New Joint Guidelines for Device-Based Therapy of Cardiac Rhythm Abnormalities Released

The ACC Foundation (ACCF), American Heart Association and Heart Rhythm Society on Sept. 10 jointly released a focused update to the 2008 guidelines for device-based therapy of cardiac rhythm abnormalities. Chief among the updates are expanded indications for cardiac resynchronization therapy (CRT) and device follow up.

When it comes to CRT, the updated guidelines clarify and provide recommendations about which patients are most likely to benefit from the therapy based on recent clinical trials, such as the MADIT-CRT trial, RAFT trialREVERSE trial and MIRACLE ICD II trial. "These are patients who have previously been excluded from receiving CRT, but studies have shown they can benefit from this procedure," said Cynthia M. Tracy, MD, FACC, chair of the writing group and associate director of cardiology at George Washington University. "The updated guidelines extend and clarify current best practices and will continue to evolve as technology advances."

Specific recommendations include:

  • Limitation of the Class I indication to patients with QRS duration ≥ 150 ms;
  • Limitation of the Class I indication to patients with left bundle-branch block (LBBB) pattern;
  • Expansion of Class I indication to New York Heart Association (NYHA) class II (and with LBBB with QRS duration ≥ 150 ms); and 
  • The addition of a Class IIb recommendation for patients who have left ventricular ejection fraction (LVEF) ≤ 30 percent, ischemic etiology of heart failure, sinus rhythm, LBBB with a QRS duration ≥ 150 ms, and NYHA class I symptoms.

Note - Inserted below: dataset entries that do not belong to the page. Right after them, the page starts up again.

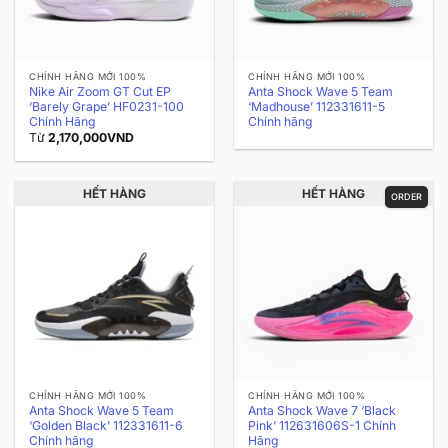
CHÍNH HÃNG MỚI 100%
CHÍNH HÃNG MỚI 100%
Nike Air Zoom GT Cut EP
Anta Shock Wave 5 Team
‘Barely Grape’ HF0231-100
‘Madhouse’ 112331611-5
Chính Hãng
Chính hãng
Từ
2,170,000
VND
HẾT HÀNG
HẾT HÀNG
ORDER
CHÍNH HÃNG MỚI 100%
CHÍNH HÃNG MỚI 100%
Anta Shock Wave 5 Team
Anta Shock Wave 7 ‘Black
‘Golden Black’ 112331611-6
Pink’ 112631606S-1 Chính
Chính hãng
Hãng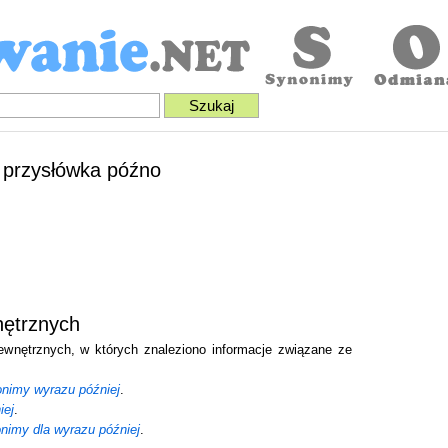
d przysłówka późno
nętrznych
zewnętrznych, w których znaleziono informacje związane ze
onimy wyrazu później
.
iej
.
nimy dla wyrazu później
.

Also included in the update are changes related to follow-up and remote monitoring of cardiovascular implantable electronic devices (CEIDs). According to the writing group, clinical trials have shown remote monitoring to be a safe alternative to office visits to evaluate CIEDs. "Compared with in-person office visits to evaluate CIEDs, remote monitoring leads to early discovery of clinically actionable events, decreased time to clinical decision in response to these events, and fewer office visits,"  they note. The update offers suggestions for the minimum frequency of in-office and remote monitoring depending on the type of CIED. However, the authors note that issues such as lead malfunction, unreliable battery life indicators, and other device or lead recalls may influence clinical decisions and change the appropriate minimum follow-up. Original sections of the 2008 guidelines that remain unchanged, include hypertrophic cardiomyopathy, arrhythmogenic right ventricular dysplasia/cardiomyopathy, genetic arrhythmia syndromes, congenital heart disease, primary electrical disease and terminal care.

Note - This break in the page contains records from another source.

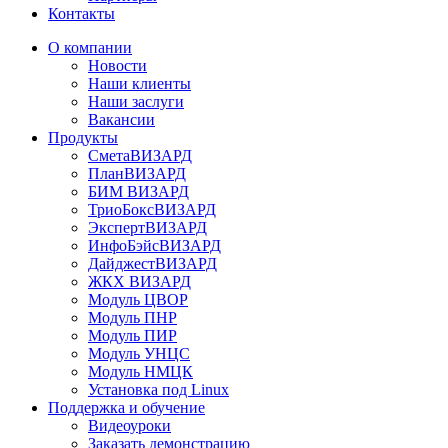
Контакты
О компании
Новости
Наши клиенты
Наши заслуги
Вакансии
Продукты
СметаВИЗАРД
ПланВИЗАРД
БИМ ВИЗАРД
ТриоБоксВИЗАРД
ЭкспертВИЗАРД
ИнфоБэйсВИЗАРД
ДайджестВИЗАРД
ЖКХ ВИЗАРД
Модуль ЦВОР
Модуль ПНР
Модуль ПИР
Модуль УНЦС
Модуль НМЦК
Установка под Linux
Поддержка и обучение
Видеоуроки
Заказать демонстрацию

The focused update writing group included experts in device therapy, cardiovascular care, internal medicine, cardiovascular surgery, and pediatric and adult electrophysiology. The guidelines were also developed in collaboration with the American Association for Thoracic Surgery, Heart Failure Society of America, and Society of Thoracic Surgeons. Related appropriate use criteria (AUC) for ICDs and CRT are currently in development that will help to further interpret the best science and apply it to various clinical scenarios. "The AUC document will help define when it is reasonable to perform a procedure and, importantly, when it is not reasonable," the writing group said.